Closed Shuyib closed 1 year ago
I'll start with this one.
I have done something that could help us move to doing the clustering process/classification/search. Referencing
https://github.com/Shuyib/Phylogenetic-tree-study/blob/master/tokenize_compare_sequences.py. For character level comparison.
[Kmer level]
0.0 - 0.2 : low similarity 0.2 - 0.4 : moderate similarity 0.4 - 0.6 : high similarity 0.6 - 0.8 : very high similarity 0.8 - 1.0 : identical sequences
a | accession_id | label_encoded | cosine_similarity_average |
---|---|---|---|
0 | KY053297.1 | 20 | 0.484… |
1 | ON808422.1 | 29 | 0.487… |
2 | FM207545.1 | 5 | 0.510… |
3 | KM281506.1 | 12 | 0.613… |
4 | MK909923.1 | 24 | 0.483… |
5 | LT599799.2 | 23 | 0.575… |
6 | KY053299.1 | 21 | 0.487… |
7 | KM281495.1 | 7 | 0.610… |
8 | FM207520.1 | 4 | 0.528… |
9 | KM281503.1 | 10 | 0.575… |
10 | KU843843.1 | 15 | 0.597… |
11 | KU843844.1 | 16 | 0.594… |
12 | KT378441.1 | 13 | 0.578… |
13 | KM281505.1 | 11 | 0.614… |
14 | KM281498.1 | 9 | 0.588… |
15 | HF564650.1 | 6 | 0.559… |
16 | MK909924.1 | 25 | 0.549… |
17 | MW644614.1 | 27 | 0.480… |
18 | MZ749734.1 | 28 | 0.574… |
19 | KU843866.1 | 19 | 0.595… |
20 | AY062899.1 | 3 | 0.567… |
21 | LN871587.1 | 22 | 0.529… |
22 | AF177667.1 | 1 | 0.563… |
23 | AF177666.1 | 0 | 0.561… |
24 | KU843845.1 | 17 | 0.573… |
25 | KU843850.1 | 18 | 0.575… |
26 | MK909925.1 | 26 | 0.550… |
27 | KU843841.1 | 14 | 0.568… |
28 | AY062898.1 | 2 | 0.568… |
29 | KM281496.1 | 8 | 0.613… |
@bonfaceonyango might have some ideas. I will have him look at it.
Hi everyone. I have been working on alignmet free phylogenetics tree construction where I am exporing the use of D2star dissimilarity metrics, which incoportates normalized cosine similarity. In this metrics given two DNA sequences, first it extracts kmers from each sequence , count each kmer frequencies per two sequnces, this generates a dot product used to calculate D2star metrics. This results into distance matrix table that can be used to construct phylogenetics tree using Neighbour-Joining (NJ) method or UPGMA. While I used this metric using sequences of different lengths, I belive padding the sequences could attribute to increased accuracy as mentioned by @Shuyib in the previous comment. Use of kmers and dissimilarity/simmilarity metrics could be more robust rather than full sequence in terms of the algorithm performance and complexity by reducing the dimentionality of the sequences.
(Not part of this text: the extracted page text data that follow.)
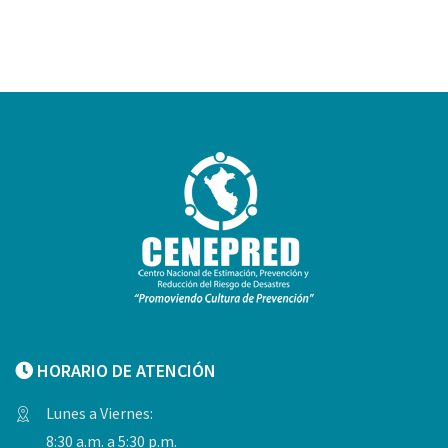
HORARIO DE ATENCIÓN
Lunes a Viernes:
8:30 a.m. a 5:30 p.m.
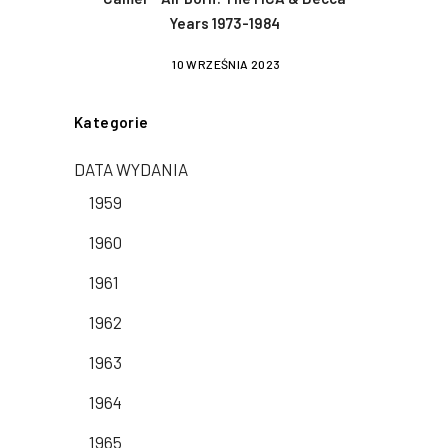
Years 1973-1984
10 WRZEŚNIA 2023
Kategorie
DATA WYDANIA
1959
1960
1961
1962
1963
1964
1965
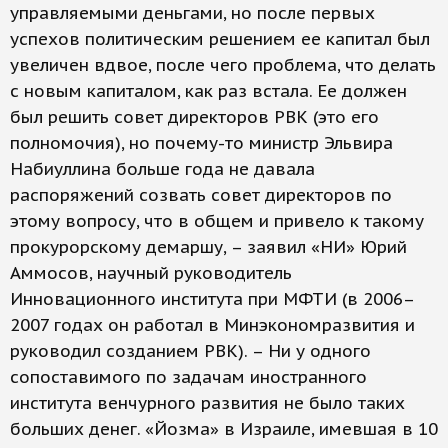
управляемыми деньгами, но после первых
успехов политическим решением ее капитал был
увеличен вдвое, после чего проблема, что делать
с новым капиталом, как раз встала. Ее должен
был решить совет директоров РВК (это его
полномочия), но почему-то министр Эльвира
Набиуллина больше года не давала
распоряжений созвать совет директоров по
этому вопросу, что в общем и привело к такому
прокурорскому демаршу, – заявил «НИ» Юрий
Аммосов, научный руководитель
Инновационного института при МФТИ (в 2006–
2007 годах он работал в Минэкономразвития и
руководил созданием РВК). – Ни у одного
сопоставимого по задачам иностранного
института венчурного развития не было таких
больших денег. «Йозма» в Израиле, имевшая в 10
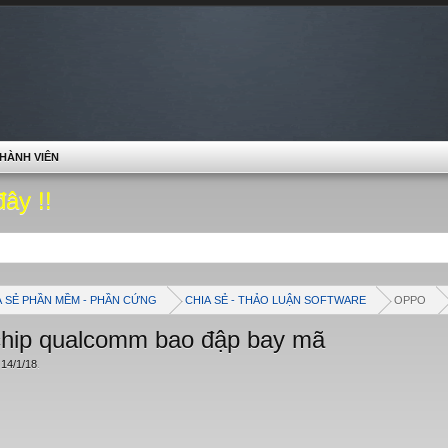
HÀNH VIÊN
đây !!
A SẺ PHẦN MỀM - PHẦN CỨNG
CHIA SẺ - THẢO LUẬN SOFTWARE
OPPO
 chip qualcomm bao đập bay mã
,
14/1/18
.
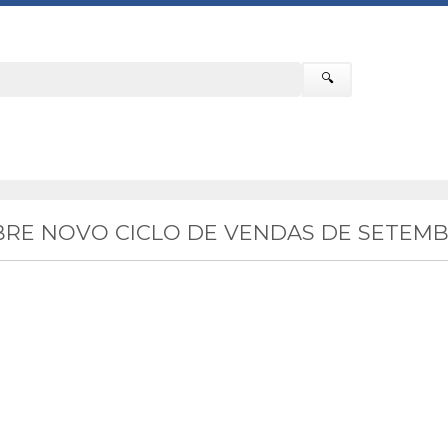
🔍
RE NOVO CICLO DE VENDAS DE SETEMB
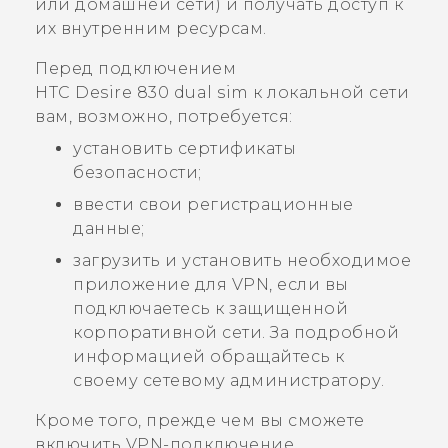
или домашней сети) и получать доступ к
их внутренним ресурсам.
Перед подключением
HTC Desire 830 dual sim
к локальной сети
вам, возможно, потребуется:
установить сертификаты
безопасности;
ввести свои регистрационные
данные;
загрузить и установить необходимое
приложение для VPN, если вы
подключаетесь к защищенной
корпоративной сети. За подробной
информацией обращайтесь к
своему сетевому администратору.
Кроме того, прежде чем вы сможете
включить VPN-подключение,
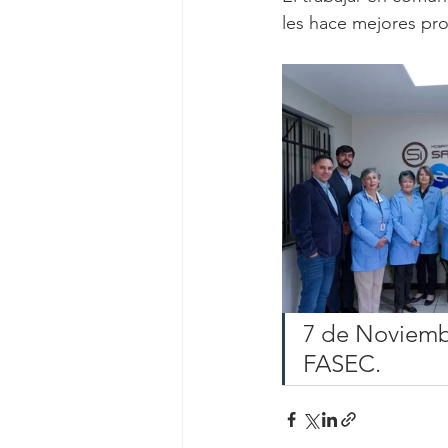
les hace mejores pr
7 de Noviembr
FASEC.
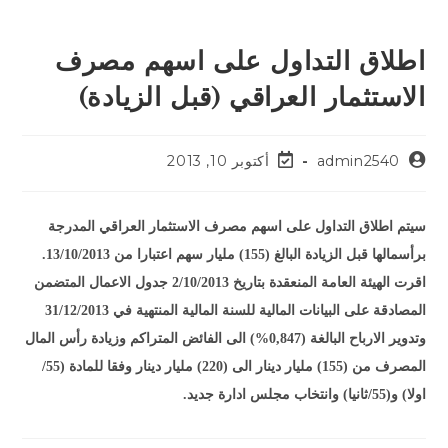
اطلاق التداول على اسهم مصرف
الاستثمار العراقي (قبل الزيادة)
admin2540
أكتوبر 10, 2013
سيتم اطلاق التداول على اسهم مصرف الاستثمار العراقي المدرجة
برأسمالها قبل الزيادة البالغ (155) مليار سهم اعتبارا من 13/10/2013.
اقرت الهيئة العامة المنعقدة بتاريخ 2/10/2013 جدول الاعمال المتضمن
المصادقة على البيانات المالية للسنة المالية المنتهية في 31/12/2013
وتدوير الارباح البالغة (0,847%) الى الفائض المتراكم وزيادة رأس المال
المصرف من (155) مليار دينار الى (220) مليار دينار وفقا للمادة (55/
اولا) و(55/ثانيا) وانتخاب مجلس ادارة جديد.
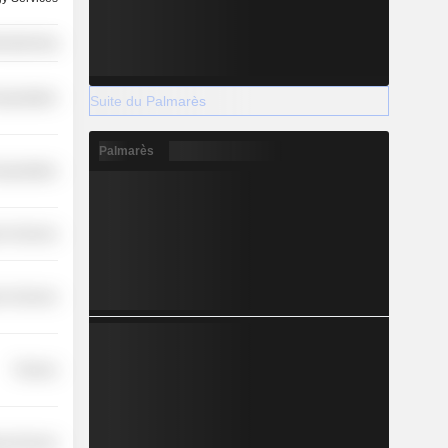
ufacturing
nsportation
Suite du Palmarès
Palmarès
nsportation
r Services
r Services
Finance
y Services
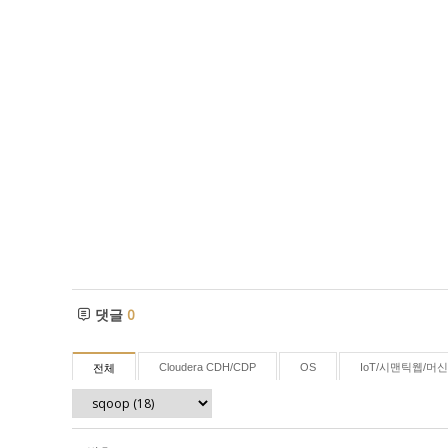
댓글
0
Cloudera CDH/CDP
OS
IoT/시맨틱웹/머
전체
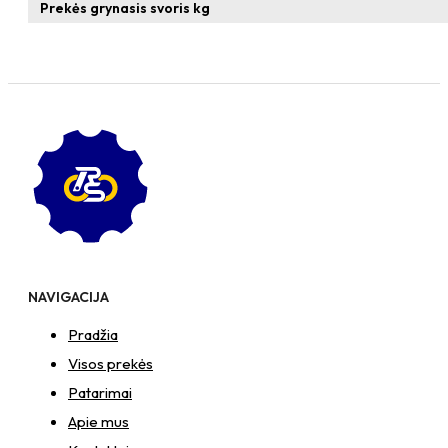
formos
Prekės grynasis svoris kg
veržlė
NAVIGACIJA
Pradžia
Visos prekės
Patarimai
Apie mus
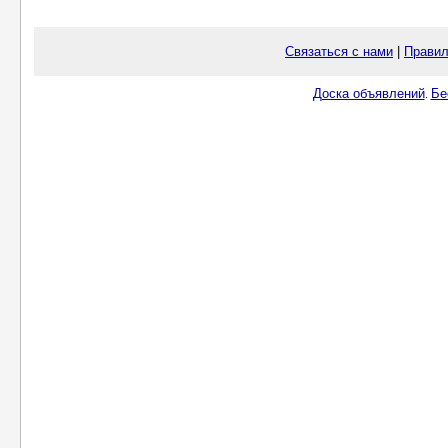
Связаться с нами
|
Правил
Доска объявлений
Бе
.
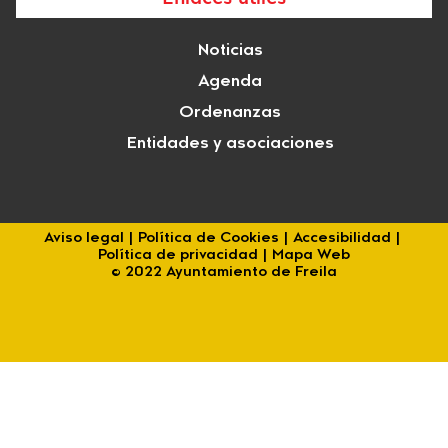
Noticias
Agenda
Ordenanzas
Entidades y asociaciones
Aviso legal
|
Política de Cookies
|
Accesibilidad
|
Política de privacidad
|
Mapa Web
© 2022 Ayuntamiento de Freila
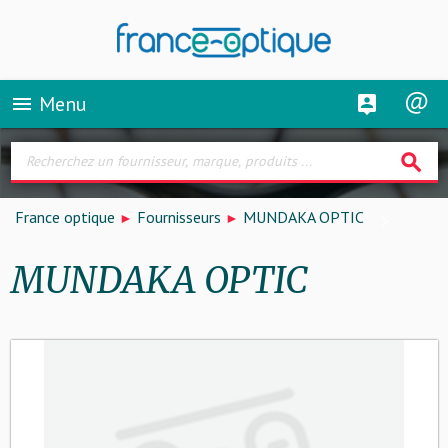
Menu
menu
search
France optique
Fournisseurs
MUNDAKA OPTIC
MUNDAKA OPTIC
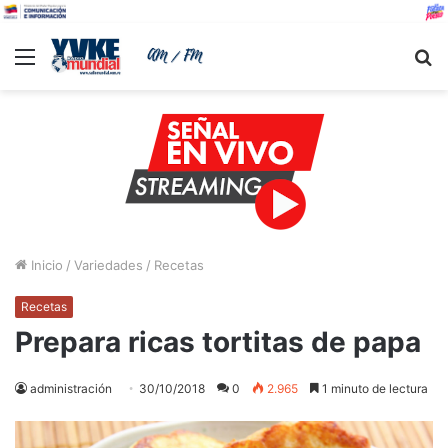
Menu
B
Inicio
/
Variedades
/
Recetas
Recetas
Prepara ricas tortitas de papa
administración
30/10/2018
0
2.965
1 minuto de lectura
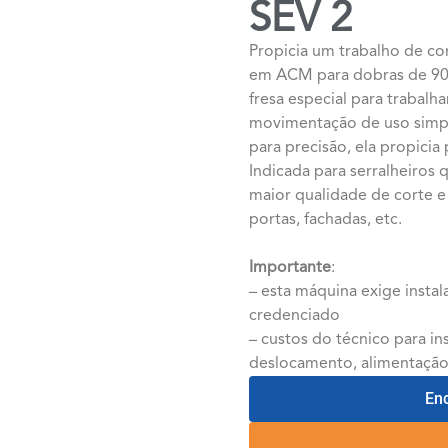
SEV 2
Propicia um trabalho de cor
em ACM para dobras de 90°
fresa especial para trabal
movimentação de uso simple
para precisão, ela propici
Indicada para serralheiros
maior qualidade de corte 
portas, fachadas, etc.
Importante
:
– esta máquina exige instal
credenciado
– custos do técnico para in
deslocamento, alimentação
En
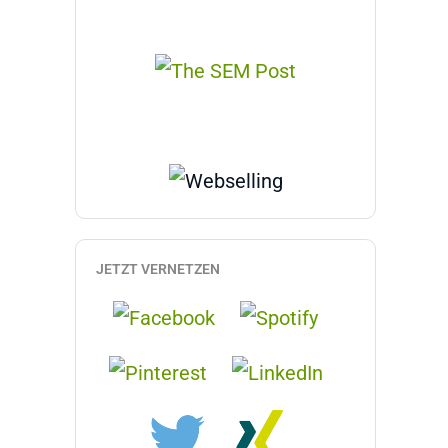
JETZT VERNETZEN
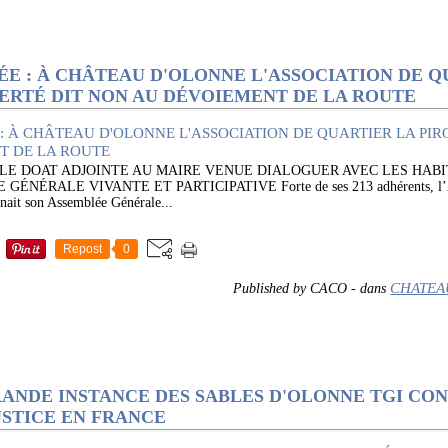
ÉE : À CHÂTEAU D'OLONNE L'ASSOCIATION DE Q
BERTÉ DIT NON AU DÉVOIEMENT DE LA ROUTE
LE DOAT ADJOINTE AU MAIRE VENUE DIALOGUER AVEC LES HABI
ÉRALE VIVANTE ET PARTICIPATIVE Forte de ses 213 adhérents, l’Asso
t son Assemblée Générale...
Repost
0
CHATEA
Published by CACO
-
dans
RANDE INSTANCE DES SABLES D'OLONNE TGI CO
USTICE EN FRANCE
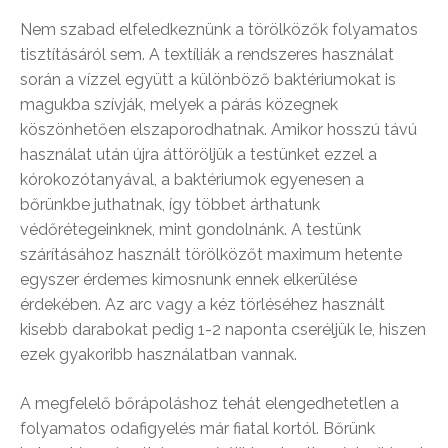
Nem szabad elfeledkeznünk a törölközők folyamatos
tisztításáról sem. A textíliák a rendszeres használat
során a vízzel együtt a különböző baktériumokat is
magukba szívják, melyek a párás közegnek
köszönhetően elszaporodhatnak. Amikor hosszú távú
használat után újra áttöröljük a testünket ezzel a
kórokozótanyával, a baktériumok egyenesen a
bőrünkbe juthatnak, így többet árthatunk
védőrétegeinknek, mint gondolnánk. A testünk
szárításához használt törölközőt maximum hetente
egyszer érdemes kimosnunk ennek elkerülése
érdekében. Az arc vagy a kéz törléséhez használt
kisebb darabokat pedig 1-2 naponta cseréljük le, hiszen
ezek gyakoribb használatban vannak.
A megfelelő bőrápoláshoz tehát elengedhetetlen a
folyamatos odafigyelés már fiatal kortól. Bőrünk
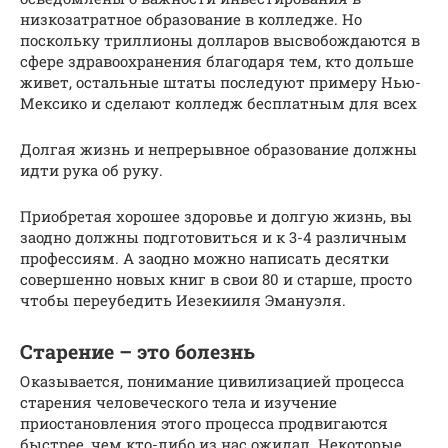
низкозатратное образование в колледже. Но
поскольку триллионы долларов высвобождаются в
сфере здравоохранения благодаря тем, кто дольше
живет, остальные штаты последуют примеру Нью-
Мексико и сделают колледж бесплатным для всех
Долгая жизнь и непрерывное образование должны
идти рука об руку.
Приобретая хорошее здоровье и долгую жизнь, вы
заодно должны подготовиться и к 3-4 различным
профессиям. А заодно можно написать десятки
совершенно новых книг в свои 80 и старше, просто
чтобы переубедить Иезекииля Эмануэля.
Старение – это болезнь
Оказывается, понимание цивилизацией процесса
старения человеческого тела и изучение
приостановления этого процесса продвигаются
быстрее, чем кто-либо из нас ожидал. Некоторые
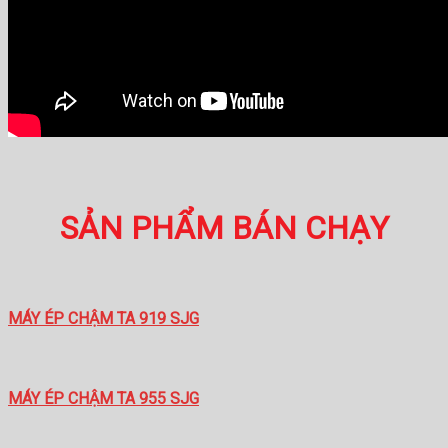
SẢN PHẨM BÁN CHẠY
MÁY ÉP CHẬM TA 919 SJG
MÁY ÉP CHẬM TA 955 SJG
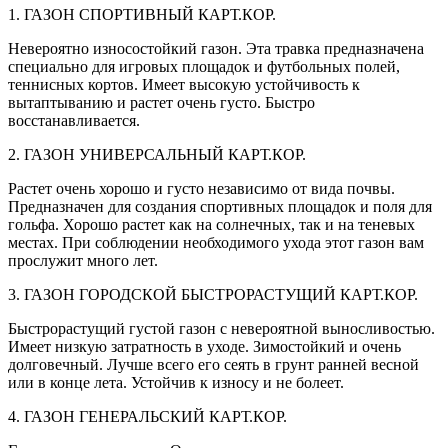
1. ГАЗОН СПОРТИВНЫЙ КАРТ.КОР.
Невероятно износостойкий газон. Эта травка предназначена
специально для игровых площадок и футбольных полей,
теннисных кортов. Имеет высокую устойчивость к
вытаптыванию и растет очень густо. Быстро
восстанавливается.
2. ГАЗОН УНИВЕРСАЛЬНЫЙ КАРТ.КОР.
Растет очень хорошо и густо независимо от вида почвы.
Предназначен для создания спортивных площадок и поля для
гольфа. Хорошо растет как на солнечных, так и на теневых
местах. При соблюдении необходимого ухода этот газон вам
прослужит много лет.
3. ГАЗОН ГОРОДСКОЙ БЫСТРОРАСТУЩИЙ КАРТ.КОР.
Быстрорастущий густой газон с невероятной выносливостью.
Имеет низкую затратность в уходе. Зимостойкий и очень
долговечный. Лучше всего его сеять в грунт ранней весной
или в конце лета. Устойчив к износу и не болеет.
4. ГАЗОН ГЕНЕРАЛЬСКИЙ КАРТ.КОР.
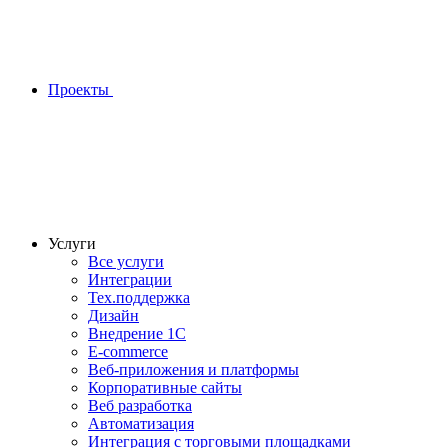
Проекты
Услуги
Все услуги
Интеграции
Тех.поддержка
Дизайн
Внедрение 1С
E-commerce
Веб-приложения и платформы
Корпоративные сайты
Веб разработка
Автоматизация
Интеграция с торговыми площадками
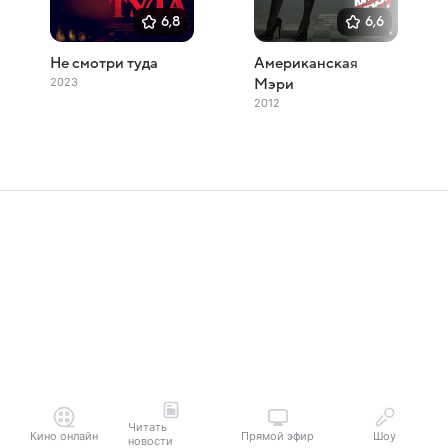
6,8
6,6
Не смотри туда
Американская
2023
Мэри
2012
Читать
Кино онлайн
Прямой эфир
Шоу
новости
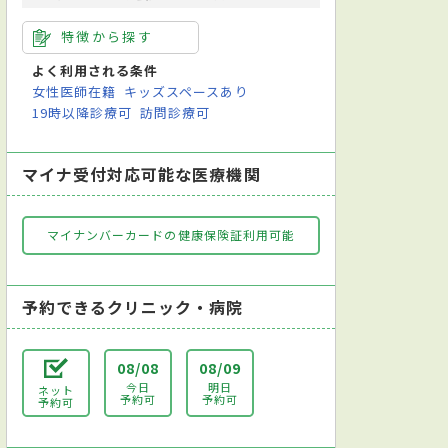
特徴から探す
よく利用される条件
女性医師在籍
キッズスペースあり
19時以降診療可
訪問診療可
マイナ受付対応可能な医療機関
マイナンバーカードの健康保険証利用可能
予約できるクリニック・病院
08/08
08/09
今日
明日
ネット
予約可
予約可
予約可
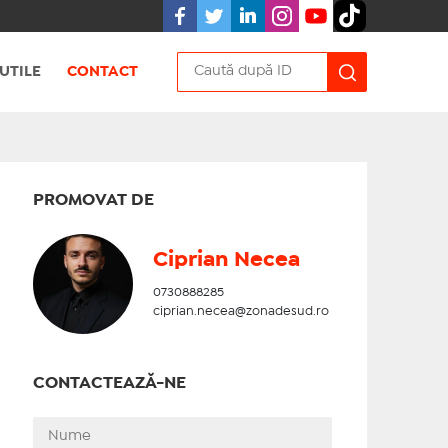
UTILE
CONTACT
PROMOVAT DE
Ciprian Necea
0730888285
ciprian.necea@zonadesud.ro
CONTACTEAZĂ-NE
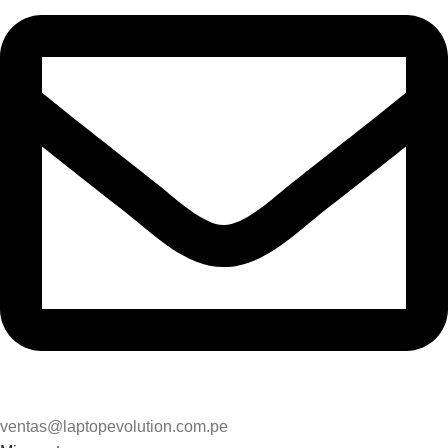
ventas@laptopevolution.com.pe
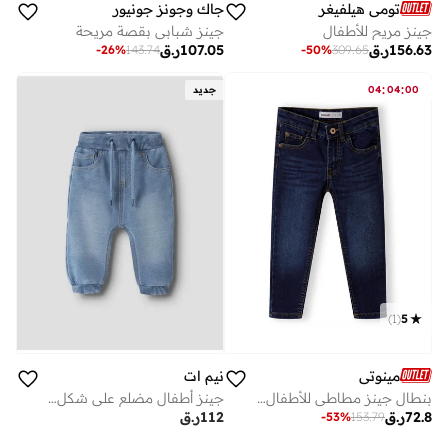
تومي هيلفيغر
جاك وجونز جونيور
جينز مريح للأطفال
جينز شبابي بقصة مريحة
156.63
ر.ق
107.05
ر.ق
-
26
%
143.74
-
50
%
309.65
:
:
00
04
04
جديد
)
1
(
5
مينوتي
نيم ات
بنطال جينز مطاطي للأطفال بتصميم كلاسيكي بخمس جيوب
جينز أطفال مضلع على شكل حرف
72.8
ر.ق
112
ر.ق
-
53
%
153.79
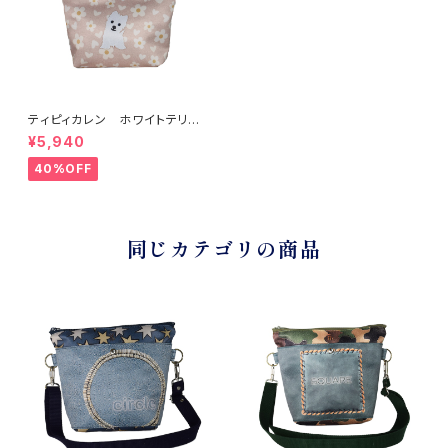
ティピィカレン ホワイトテリア
2WAYミニトートバッグ
¥5,940
40%OFF
同じカテゴリの商品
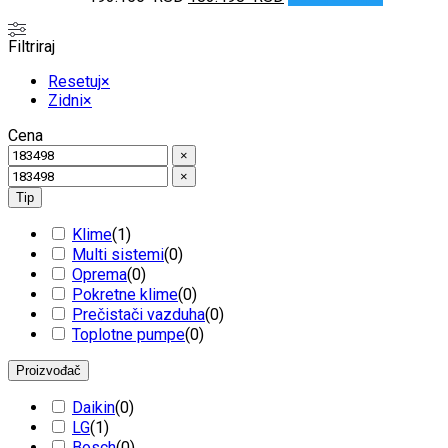
cena
cena
je
je:
Filtriraj
bila:
183.498 RSD.
193.156 RSD.
Resetuj
×
Zidni
×
Cena
×
×
Tip
Klime
(
1
)
Multi sistemi
(
0
)
Oprema
(
0
)
Pokretne klime
(
0
)
Prečistači vazduha
(
0
)
Toplotne pumpe
(
0
)
Proizvođač
Daikin
(
0
)
LG
(
1
)
Bosch
(
0
)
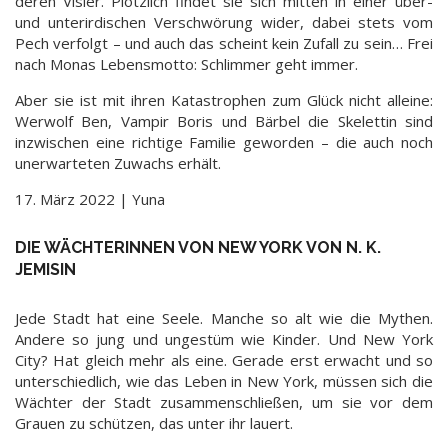
deren Visier. Plötzlich findet sie sich mitten in einer über-
und unterirdischen Verschwörung wider, dabei stets vom
Pech verfolgt – und auch das scheint kein Zufall zu sein… Frei
nach Monas Lebensmotto: Schlimmer geht immer.
Aber sie ist mit ihren Katastrophen zum Glück nicht alleine:
Werwolf Ben, Vampir Boris und Bärbel die Skelettin sind
inzwischen eine richtige Familie geworden – die auch noch
unerwarteten Zuwachs erhält.
17. März 2022 | Yuna
DIE WÄCHTERINNEN VON NEW YORK VON N. K.
JEMISIN
Jede Stadt hat eine Seele. Manche so alt wie die Mythen.
Andere so jung und ungestüm wie Kinder. Und New York
City? Hat gleich mehr als eine. Gerade erst erwacht und so
unterschiedlich, wie das Leben in New York, müssen sich die
Wächter der Stadt zusammenschließen, um sie vor dem
Grauen zu schützen, das unter ihr lauert.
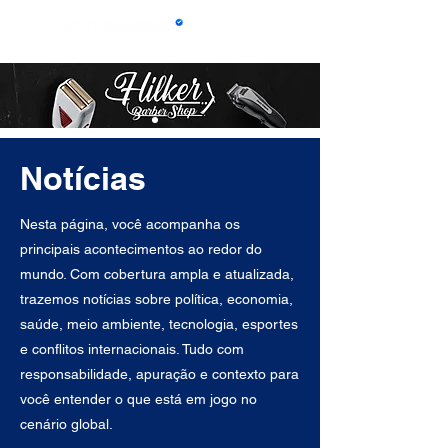
Notícias
Nesta página, você acompanha os
principais acontecimentos ao redor do
mundo. Com cobertura ampla e atualizada,
trazemos notícias sobre política, economia,
saúde, meio ambiente, tecnologia, esportes
e conflitos internacionais. Tudo com
responsabilidade, apuração e contexto para
você entender o que está em jogo no
cenário global.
I have gone through the cosine scores and really great to see you have come up with these. Since you have generated the cosine similarity categories, this is a significant step to start . I'll explore to work on this using the cosine similarity, kmers followed by clustering and probably later on we can look into applying other metrics.
Okay, @bonfaceonyango. Kmer level cosine similarity is also available in the updated code. Its a matter of just running the code. Otherwise, I appreciate all the ideas you have. But, I am taking a break for the next week. When I am back, I will give better feedback.
That is great @Shuyib. Let me try to explore it and see what we can come out with from it. We shall keep in touch once you are back.
Using similarity metrics for example cosine similarity with padding of the sequence to ensure that they are of the same length and apply cosine similiarity to the sequences in the Kmer columns and or the full faster sequence.
We can make a phylogenetic tree using Hierarchical clustering or make a tree diagram with other methods. The importance of this is. Similar sequences means we can use the same therapies e.g antibiotics for the microbes or gene therapies on the microbes.